# Exploring Toronto (cont.)
I will be copying a lot from the previous project. For the sake of space I will be merging a lot in a single cell.

The outcome of this notebook is to simply add the geocodes for the applicbale postalcodes in Toronto Canada, which were extracted in the previous phase of this project.

### Installing Libraries

In [1]:
!conda install beautifulsoup4
!conda install lxml
!conda install requests

Fetching package metadata ...........
Solving package specifications: .

Package plan for installation in environment /opt/conda/envs/DSX-Python35:

The following packages will be UPDATED:

    beautifulsoup4: 4.6.0-py35h442a8c9_1 --> 4.6.3-py35_0

beautifulsoup4 100% |################################| Time: 0:00:00  40.66 MB/s
Fetching package metadata ...........
Solving package specifications: .

Package plan for installation in environment /opt/conda/envs/DSX-Python35:

The following packages will be UPDATED:

    libgcc-ng: 7.2.0-h7cc24e2_2     --> 8.2.0-hdf63c60_1    
    libxml2:   2.9.4-h6b072ca_5     --> 2.9.8-hf84eae3_0    
    libxslt:   1.1.29-hcf9102b_5    --> 1.1.33-h7d1a2b0_0   
    lxml:      4.1.0-py35ha401a81_0 --> 4.2.5-py35hefd8a0e_0

libgcc-ng-8.2. 100% |################################| Time: 0:00:00  67.50 MB/s
libxml2-2.9.8- 100% |################################| Time: 0:00:00  20.04 MB/s
libxslt-1.1.33 100% |################################| Time: 0:00:00  43.

### Importing the libraries

In [2]:
from bs4 import BeautifulSoup as bs
import requests as rq
import pandas as pd
import numpy as np

In [3]:
source = rq.get('https://en.wikipedia.org/wiki/List_of_postal_codes_of_Canada:_M').text
soup = bs(source, 'lxml')

table = soup.table

column_names = []
for te in table.find_all('th'):
    column_names.append(te.text)


## Creating a blank dataframe
postalCodes_DF = pd.DataFrame(columns = column_names)

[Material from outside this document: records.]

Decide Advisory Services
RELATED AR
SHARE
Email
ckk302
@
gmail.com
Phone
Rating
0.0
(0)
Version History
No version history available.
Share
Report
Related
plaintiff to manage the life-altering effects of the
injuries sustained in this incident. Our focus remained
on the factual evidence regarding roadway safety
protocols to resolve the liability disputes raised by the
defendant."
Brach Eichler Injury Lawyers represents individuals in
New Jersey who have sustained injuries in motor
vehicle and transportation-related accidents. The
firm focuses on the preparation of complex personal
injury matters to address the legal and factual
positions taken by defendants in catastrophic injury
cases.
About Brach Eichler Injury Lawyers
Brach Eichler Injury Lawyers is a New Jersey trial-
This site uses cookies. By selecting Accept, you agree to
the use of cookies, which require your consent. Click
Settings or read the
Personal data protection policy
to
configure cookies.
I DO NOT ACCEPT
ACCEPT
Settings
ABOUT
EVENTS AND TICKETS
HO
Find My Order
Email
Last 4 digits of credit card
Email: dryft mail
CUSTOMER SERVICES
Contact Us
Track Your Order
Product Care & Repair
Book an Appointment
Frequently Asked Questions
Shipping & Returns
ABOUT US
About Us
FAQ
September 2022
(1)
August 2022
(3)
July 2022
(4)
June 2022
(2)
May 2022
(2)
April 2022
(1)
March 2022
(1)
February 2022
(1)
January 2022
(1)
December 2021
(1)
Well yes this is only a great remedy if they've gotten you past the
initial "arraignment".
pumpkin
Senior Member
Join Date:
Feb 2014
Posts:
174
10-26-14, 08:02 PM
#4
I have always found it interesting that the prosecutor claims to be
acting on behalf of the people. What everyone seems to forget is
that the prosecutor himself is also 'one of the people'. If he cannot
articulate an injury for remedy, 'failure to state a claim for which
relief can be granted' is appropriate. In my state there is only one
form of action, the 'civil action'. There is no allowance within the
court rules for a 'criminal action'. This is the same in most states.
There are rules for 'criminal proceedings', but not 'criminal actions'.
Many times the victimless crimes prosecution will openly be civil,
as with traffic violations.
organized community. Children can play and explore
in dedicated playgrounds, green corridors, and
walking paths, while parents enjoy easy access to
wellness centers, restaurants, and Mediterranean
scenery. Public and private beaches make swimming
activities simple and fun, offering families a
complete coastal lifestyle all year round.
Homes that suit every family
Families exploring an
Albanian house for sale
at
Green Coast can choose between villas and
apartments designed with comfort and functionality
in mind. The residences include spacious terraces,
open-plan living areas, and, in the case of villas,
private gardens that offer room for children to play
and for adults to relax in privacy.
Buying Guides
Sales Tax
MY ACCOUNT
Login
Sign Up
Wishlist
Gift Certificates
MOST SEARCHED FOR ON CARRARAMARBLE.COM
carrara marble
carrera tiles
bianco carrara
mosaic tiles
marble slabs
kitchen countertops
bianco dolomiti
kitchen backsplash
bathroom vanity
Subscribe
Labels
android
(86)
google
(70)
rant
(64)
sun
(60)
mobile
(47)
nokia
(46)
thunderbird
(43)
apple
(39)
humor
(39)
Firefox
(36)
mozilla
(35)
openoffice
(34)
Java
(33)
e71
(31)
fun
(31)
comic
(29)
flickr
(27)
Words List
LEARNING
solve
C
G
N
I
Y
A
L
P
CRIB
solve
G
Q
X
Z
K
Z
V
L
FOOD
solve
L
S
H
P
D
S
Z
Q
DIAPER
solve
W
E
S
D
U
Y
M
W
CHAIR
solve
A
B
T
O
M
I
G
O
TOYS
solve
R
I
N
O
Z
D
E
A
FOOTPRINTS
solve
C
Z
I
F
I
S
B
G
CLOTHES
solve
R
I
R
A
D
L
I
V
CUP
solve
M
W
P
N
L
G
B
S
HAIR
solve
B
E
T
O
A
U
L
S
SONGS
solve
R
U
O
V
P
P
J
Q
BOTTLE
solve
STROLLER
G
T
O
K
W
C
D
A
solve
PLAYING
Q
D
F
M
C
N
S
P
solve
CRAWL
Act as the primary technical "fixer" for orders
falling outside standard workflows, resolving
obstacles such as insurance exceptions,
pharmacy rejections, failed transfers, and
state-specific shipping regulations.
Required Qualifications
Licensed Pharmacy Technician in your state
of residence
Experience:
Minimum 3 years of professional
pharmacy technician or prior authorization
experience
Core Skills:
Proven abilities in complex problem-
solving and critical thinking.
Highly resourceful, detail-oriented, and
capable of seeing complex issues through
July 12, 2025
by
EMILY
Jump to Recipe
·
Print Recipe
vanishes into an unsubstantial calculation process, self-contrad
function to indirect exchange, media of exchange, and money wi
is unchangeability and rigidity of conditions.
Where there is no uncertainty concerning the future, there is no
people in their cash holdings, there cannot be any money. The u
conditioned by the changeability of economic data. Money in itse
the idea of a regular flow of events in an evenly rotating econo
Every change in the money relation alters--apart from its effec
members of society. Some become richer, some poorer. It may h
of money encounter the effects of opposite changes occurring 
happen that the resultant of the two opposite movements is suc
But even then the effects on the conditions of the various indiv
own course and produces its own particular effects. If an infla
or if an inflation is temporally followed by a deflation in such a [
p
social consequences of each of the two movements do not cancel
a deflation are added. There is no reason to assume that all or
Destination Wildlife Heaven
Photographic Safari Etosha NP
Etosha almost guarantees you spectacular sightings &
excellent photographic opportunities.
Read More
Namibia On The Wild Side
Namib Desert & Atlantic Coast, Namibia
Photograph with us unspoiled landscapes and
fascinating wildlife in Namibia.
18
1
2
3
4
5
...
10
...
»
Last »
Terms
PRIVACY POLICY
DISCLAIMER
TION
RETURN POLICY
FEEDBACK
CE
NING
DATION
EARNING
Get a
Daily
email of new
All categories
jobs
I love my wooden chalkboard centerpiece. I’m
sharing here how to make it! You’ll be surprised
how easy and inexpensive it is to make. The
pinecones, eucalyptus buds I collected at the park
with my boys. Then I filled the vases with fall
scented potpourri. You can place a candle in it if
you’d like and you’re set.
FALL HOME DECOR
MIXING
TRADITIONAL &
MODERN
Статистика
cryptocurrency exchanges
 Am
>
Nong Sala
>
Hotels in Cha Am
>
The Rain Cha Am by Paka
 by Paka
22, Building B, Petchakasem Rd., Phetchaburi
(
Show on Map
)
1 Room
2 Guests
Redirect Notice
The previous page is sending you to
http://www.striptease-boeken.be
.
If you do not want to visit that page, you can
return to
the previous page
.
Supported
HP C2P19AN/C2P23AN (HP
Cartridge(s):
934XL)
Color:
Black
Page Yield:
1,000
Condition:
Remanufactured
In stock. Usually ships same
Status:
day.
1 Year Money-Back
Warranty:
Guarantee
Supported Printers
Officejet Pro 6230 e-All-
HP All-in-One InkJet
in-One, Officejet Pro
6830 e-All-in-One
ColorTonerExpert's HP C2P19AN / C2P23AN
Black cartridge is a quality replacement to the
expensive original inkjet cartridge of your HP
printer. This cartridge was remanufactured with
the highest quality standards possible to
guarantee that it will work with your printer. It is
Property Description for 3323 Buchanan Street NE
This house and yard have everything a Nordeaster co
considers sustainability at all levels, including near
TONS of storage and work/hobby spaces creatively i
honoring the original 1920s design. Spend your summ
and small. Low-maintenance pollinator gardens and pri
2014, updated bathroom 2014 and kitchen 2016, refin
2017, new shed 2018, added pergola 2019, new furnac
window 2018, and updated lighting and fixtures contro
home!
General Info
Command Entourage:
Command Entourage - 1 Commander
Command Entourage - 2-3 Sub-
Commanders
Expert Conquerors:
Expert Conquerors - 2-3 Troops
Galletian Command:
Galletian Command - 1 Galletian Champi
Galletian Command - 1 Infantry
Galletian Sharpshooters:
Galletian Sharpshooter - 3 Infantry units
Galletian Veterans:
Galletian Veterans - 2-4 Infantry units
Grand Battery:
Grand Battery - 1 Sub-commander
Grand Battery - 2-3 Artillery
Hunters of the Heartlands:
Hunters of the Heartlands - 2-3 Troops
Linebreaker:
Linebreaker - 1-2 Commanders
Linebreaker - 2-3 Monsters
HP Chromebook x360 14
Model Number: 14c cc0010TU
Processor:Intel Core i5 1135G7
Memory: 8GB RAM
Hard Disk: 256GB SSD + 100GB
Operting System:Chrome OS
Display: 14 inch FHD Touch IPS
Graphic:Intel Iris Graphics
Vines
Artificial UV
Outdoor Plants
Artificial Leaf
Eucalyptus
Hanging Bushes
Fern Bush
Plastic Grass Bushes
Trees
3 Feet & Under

for i,te in enumerate(table.find_all('tr')):
    if (te.td):
        row_lst = te.text[:].split('\n')
        # Below: Eliminating the 'Not assigned'-rows
        if row_lst[2] != 'Not assigned':
            postcode = row_lst[1]
            borough = row_lst[2]
            # Below: Eliminating rows where 'Borough's are stipulated, but 'Neighbourhood's are 'Not assigned'
            if row_lst[3] == 'Not assigned': 
                nhood = borough
            else:
                nhood = row_lst[3]

            postalCodes_DF = postalCodes_DF.append({'Postcode': postcode,
                                                    'Borough': borough,
                                                    'Neighbourhood': nhood},ignore_index=True)

pc_DF = postalCodes_DF.drop(['Neighbourhood\n'],1)


new_pc_DF = pc_DF.groupby(['Postcode','Borough'])['Neighbourhood'].apply(','.join)
new_pc_DF = new_pc_DF.to_frame().reset_index()
new_pc_DF.loc[new_pc_DF['Postcode'] == 'M7A']

print(('The shape of the DF is: {}').format(new_pc_DF.shape))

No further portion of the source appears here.